Und in aller Grausamkeit ist es in der Tat eine faszinierende Geschichte: Ein Mann um die 40 tötet seine Frau, die beiden Kinder und die Eltern. Die Selbsttötung gelingt nicht, er überlebt schwer verletzt. Nach einer kurzen Einführung in den Familien- und Freundeskreis schwenkt Carrère die Kamera um und lässt aus der Sicht eines Schriftstellers erzählen. Dieser verfolgt den Fall Jean-Claude Romands und wendet sich schließlich schriftlich an den mittlerweile in Haft befindlichen Mörder.

Aus diesem Briefwechsel und der Beobachtung der Gerichtsverhandlung macht der Schriftsteller seine Geschichte zu einem Buch.
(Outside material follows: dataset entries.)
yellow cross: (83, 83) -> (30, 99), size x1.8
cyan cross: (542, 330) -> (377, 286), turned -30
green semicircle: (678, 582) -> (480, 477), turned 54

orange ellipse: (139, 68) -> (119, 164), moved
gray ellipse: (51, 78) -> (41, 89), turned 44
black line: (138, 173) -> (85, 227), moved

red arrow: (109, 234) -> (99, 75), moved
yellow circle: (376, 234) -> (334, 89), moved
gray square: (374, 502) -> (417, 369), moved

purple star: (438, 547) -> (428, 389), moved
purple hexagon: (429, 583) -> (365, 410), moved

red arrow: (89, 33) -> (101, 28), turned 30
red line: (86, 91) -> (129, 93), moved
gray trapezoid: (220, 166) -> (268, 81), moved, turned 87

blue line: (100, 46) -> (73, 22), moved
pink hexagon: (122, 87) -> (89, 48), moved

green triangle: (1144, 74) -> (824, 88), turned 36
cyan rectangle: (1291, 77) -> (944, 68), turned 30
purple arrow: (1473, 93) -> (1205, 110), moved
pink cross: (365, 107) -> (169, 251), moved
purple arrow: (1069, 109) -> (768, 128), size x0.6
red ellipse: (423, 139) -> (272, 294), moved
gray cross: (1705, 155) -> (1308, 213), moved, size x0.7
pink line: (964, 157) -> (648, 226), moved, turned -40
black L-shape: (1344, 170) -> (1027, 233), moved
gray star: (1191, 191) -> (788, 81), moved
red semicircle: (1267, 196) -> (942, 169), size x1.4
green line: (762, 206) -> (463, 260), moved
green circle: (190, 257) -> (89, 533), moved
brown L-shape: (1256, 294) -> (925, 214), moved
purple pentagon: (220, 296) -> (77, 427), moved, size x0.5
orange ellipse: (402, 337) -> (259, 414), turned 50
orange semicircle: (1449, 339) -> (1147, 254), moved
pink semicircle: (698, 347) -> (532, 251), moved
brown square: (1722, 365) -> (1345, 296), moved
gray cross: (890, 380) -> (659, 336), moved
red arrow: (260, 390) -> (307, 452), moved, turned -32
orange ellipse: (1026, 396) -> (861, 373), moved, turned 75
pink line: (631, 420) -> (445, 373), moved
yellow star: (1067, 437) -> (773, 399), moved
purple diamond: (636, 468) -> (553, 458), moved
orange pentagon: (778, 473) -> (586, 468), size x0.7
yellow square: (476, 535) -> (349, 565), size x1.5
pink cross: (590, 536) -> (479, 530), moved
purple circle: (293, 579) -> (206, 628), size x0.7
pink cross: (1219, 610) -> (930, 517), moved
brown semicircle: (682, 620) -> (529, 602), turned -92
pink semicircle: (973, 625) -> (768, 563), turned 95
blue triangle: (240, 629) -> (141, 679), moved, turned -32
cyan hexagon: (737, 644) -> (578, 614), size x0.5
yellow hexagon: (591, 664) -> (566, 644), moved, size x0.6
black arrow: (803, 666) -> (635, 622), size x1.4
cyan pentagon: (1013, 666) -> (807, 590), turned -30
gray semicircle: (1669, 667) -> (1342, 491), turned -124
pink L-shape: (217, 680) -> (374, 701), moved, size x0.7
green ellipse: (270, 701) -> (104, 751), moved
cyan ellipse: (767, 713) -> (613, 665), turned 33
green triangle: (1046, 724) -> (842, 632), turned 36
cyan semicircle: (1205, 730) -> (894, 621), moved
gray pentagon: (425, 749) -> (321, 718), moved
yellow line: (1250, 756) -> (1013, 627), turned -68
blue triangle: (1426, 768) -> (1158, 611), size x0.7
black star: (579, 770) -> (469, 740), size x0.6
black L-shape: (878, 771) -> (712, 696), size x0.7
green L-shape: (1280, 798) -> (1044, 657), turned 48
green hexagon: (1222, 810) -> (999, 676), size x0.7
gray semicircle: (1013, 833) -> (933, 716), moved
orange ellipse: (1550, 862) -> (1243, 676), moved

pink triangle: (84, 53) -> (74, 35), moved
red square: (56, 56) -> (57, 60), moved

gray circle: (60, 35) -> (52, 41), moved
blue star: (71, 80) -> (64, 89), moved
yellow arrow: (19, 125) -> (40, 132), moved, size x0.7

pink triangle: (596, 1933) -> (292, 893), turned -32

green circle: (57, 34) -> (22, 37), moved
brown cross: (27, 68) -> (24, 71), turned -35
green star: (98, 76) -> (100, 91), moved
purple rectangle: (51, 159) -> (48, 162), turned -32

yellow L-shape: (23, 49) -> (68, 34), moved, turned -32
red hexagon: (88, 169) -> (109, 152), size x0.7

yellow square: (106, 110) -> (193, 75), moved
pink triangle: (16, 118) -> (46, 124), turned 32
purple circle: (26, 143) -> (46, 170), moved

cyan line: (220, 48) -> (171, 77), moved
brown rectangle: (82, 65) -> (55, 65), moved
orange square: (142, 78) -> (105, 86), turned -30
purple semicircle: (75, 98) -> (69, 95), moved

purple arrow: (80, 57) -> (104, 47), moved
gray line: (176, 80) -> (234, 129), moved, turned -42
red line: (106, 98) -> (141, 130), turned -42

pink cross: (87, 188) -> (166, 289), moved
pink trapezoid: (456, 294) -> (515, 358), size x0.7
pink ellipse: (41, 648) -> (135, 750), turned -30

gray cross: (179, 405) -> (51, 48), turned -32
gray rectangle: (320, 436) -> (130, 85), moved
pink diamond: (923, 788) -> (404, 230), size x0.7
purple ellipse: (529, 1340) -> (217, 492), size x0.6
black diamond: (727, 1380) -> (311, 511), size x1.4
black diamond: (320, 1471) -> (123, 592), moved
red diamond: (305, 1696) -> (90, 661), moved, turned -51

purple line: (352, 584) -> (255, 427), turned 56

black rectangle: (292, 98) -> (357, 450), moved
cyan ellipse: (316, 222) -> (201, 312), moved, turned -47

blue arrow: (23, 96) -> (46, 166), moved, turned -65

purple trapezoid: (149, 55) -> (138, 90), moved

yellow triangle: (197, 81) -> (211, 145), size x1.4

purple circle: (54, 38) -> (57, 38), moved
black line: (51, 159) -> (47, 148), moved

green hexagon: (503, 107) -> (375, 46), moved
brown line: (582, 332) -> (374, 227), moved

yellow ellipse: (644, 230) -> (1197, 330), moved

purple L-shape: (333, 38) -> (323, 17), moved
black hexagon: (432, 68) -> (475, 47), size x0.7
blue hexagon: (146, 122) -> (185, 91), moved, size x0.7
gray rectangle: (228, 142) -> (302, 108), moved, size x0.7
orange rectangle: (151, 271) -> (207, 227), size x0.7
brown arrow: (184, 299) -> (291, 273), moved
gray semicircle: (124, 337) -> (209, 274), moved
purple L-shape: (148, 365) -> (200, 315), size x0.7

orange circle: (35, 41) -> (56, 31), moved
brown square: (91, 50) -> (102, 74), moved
In diesem tatsächlich so begangenem Verbrechen fand Carrère den Stoff für seinen Roman.

Jean-Claude Romand, angeblich wohlhabender Arzt und in hoher Stellung bei der WHO in Genf tätig, hat ein riesiges Lügengerüst erbaut. Seit seinem Studium erfindet er für sich einen Lebenslauf, der unfassbarerweise niemals hinterfragt wird. Nachdem er eine Examensprüfung ausgelassen hat, und somit nicht Arzt werden kann, beginnt er sein weiteres Leben auf Lügen aufzubauen. Es ist hanebüchen zu welchen Mitteln der Mann greift, um gesehen, geschätzt und geliebt zu werden. Er heiratet seine Studienfreundin, zeugt Kinder, veruntreut Gelder, die ihm von Verwandten  als Anlage anvertraut werden, mietet ein nobles Landhaus, fährt teure Autos, gibt Unsummen für seine Geliebte aus und …  keiner merkt etwas. Einmal in diesem Lügen-Karussell gefangen, schreibt sich die Geschichte von allein weiter. Eins folgt dem anderen, bis es scheinbar keine Möglichkeit zurück gibt.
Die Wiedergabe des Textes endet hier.